* Your task: The copy you give must match the records exactly, except that it holds no images.
──────── Extracted entries ────────
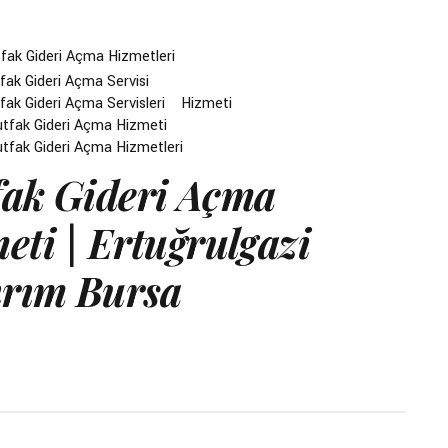
fak Gideri Açma Hizmetleri
ak Gideri Açma Servisi
ak Gideri Açma Servisleri
Hizmeti
utfak Gideri Açma Hizmeti
utfak Gideri Açma Hizmetleri
ak Gideri Açma
eti | Ertuğrulgazi
ırım Bursa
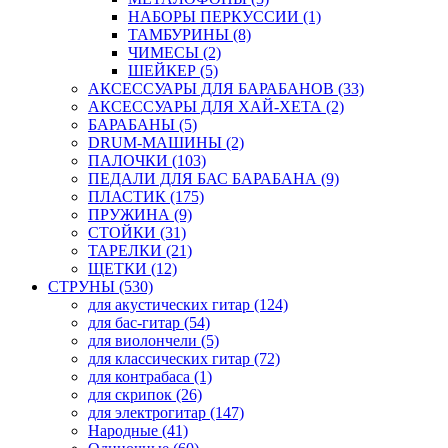
НАБОРЫ ПЕРКУССИИ (1)
ТАМБУРИНЫ (8)
ЧИМЕСЫ (2)
ШЕЙКЕР (5)
АКСЕССУАРЫ ДЛЯ БАРАБАНОВ (33)
АКСЕССУАРЫ ДЛЯ ХАЙ-ХЕТА (2)
БАРАБАНЫ (5)
DRUM-МАШИНЫ (2)
ПАЛОЧКИ (103)
ПЕДАЛИ ДЛЯ БАС БАРАБАНА (9)
ПЛАСТИК (175)
ПРУЖИНА (9)
СТОЙКИ (31)
ТАРЕЛКИ (21)
ЩЕТКИ (12)
СТРУНЫ (530)
для акустических гитар (124)
для бас-гитар (54)
для виолончели (5)
для классических гитар (72)
для контрабаса (1)
для скрипок (26)
для электрогитар (147)
Народные (41)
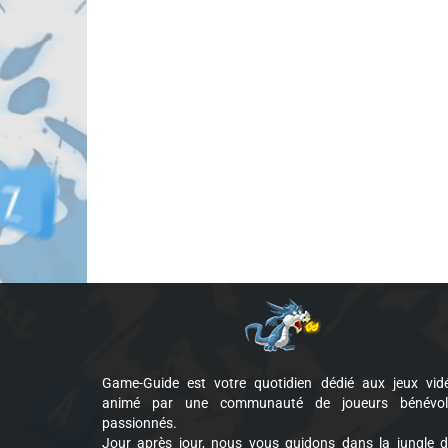
Game-Guide est votre quotidien dédié aux jeux vid
animé par une communauté de joueurs bénévol
passionnés.
Jour après jour, nous vous guidons dans la jungle 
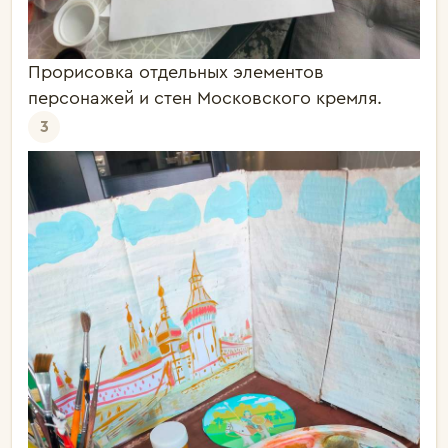
Прорисовка отдельных элементов
персонажей и стен Московского кремля.
3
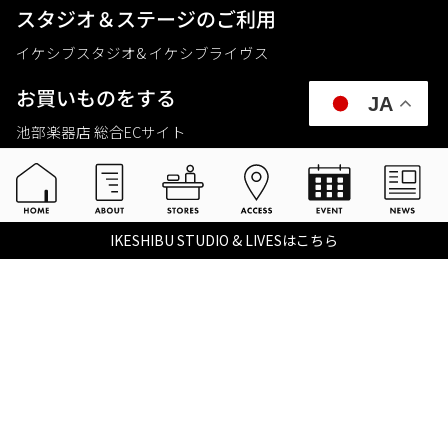
スタジオ＆ステージのご利⽤
イケシブスタジオ& イケシブライヴス
お買いものをする
JA
池部楽器店 総合ECサイト
池部楽器店 店舗一覧
Tax-free
楽器関連情報を見る
IKESHIBU STUDIO & LIVESはこちら
こちらイケベ新製品情報局
Ikebe Channel
会社概要
採用情報
©2021 IKEBE GAKKI Co.,Ltd.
────────
* Response area:
fak Gideri Açma Hizmetleri
ak Gideri Açma Servisi
ak Gideri Açma Servisleri
Hizmeti
utfak Gideri Açma Hizmeti
utfak Gideri Açma Hizmetleri
ak Gideri Açma
eti | Ertuğrulgazi
ırım Bursa
НАБОРЫ ПЕРКУССИИ (1)
ТАМБУРИНЫ (8)
ЧИМЕСЫ (2)
ШЕЙКЕР (5)
АКСЕССУАРЫ ДЛЯ БАРАБАНОВ (33)
АКСЕССУАРЫ ДЛЯ ХАЙ-ХЕТА (2)
БАРАБАНЫ (5)
DRUM-МАШИНЫ (2)
ПАЛОЧКИ (103)
ПЕДАЛИ ДЛЯ БАС БАРАБАНА (9)
ПЛАСТИК (175)
ПРУЖИНА (9)
СТОЙКИ (31)
ТАРЕЛКИ (21)
ЩЕТКИ (12)
СТРУНЫ (530)
для акустических гитар (124)
для бас-гитар (54)
для виолончели (5)
для классических гитар (72)
для контрабаса (1)
для скрипок (26)
для электрогитар (147)
Народные (41)
Game-Guide est votre quotidien dédié aux jeux vid
animé par une communauté de joueurs bénévol
passionnés.
Jour après jour, nous vous guidons dans la jungle 
Прорисовка отдельных элементов
персонажей и стен Московского кремля.
3
スタジオ＆ステージのご利⽤
イケシブスタジオ& イケシブライヴス
お買いものをする
JA
池部楽器店 総合ECサイト
池部楽器店 店舗一覧
Tax-free
楽器関連情報を見る
IKESHIBU STUDIO & LIVESはこちら
こちらイケベ新製品情報局
Ikebe Channel
会社概要
採用情報
©2021 IKEBE GAKKI Co.,Ltd.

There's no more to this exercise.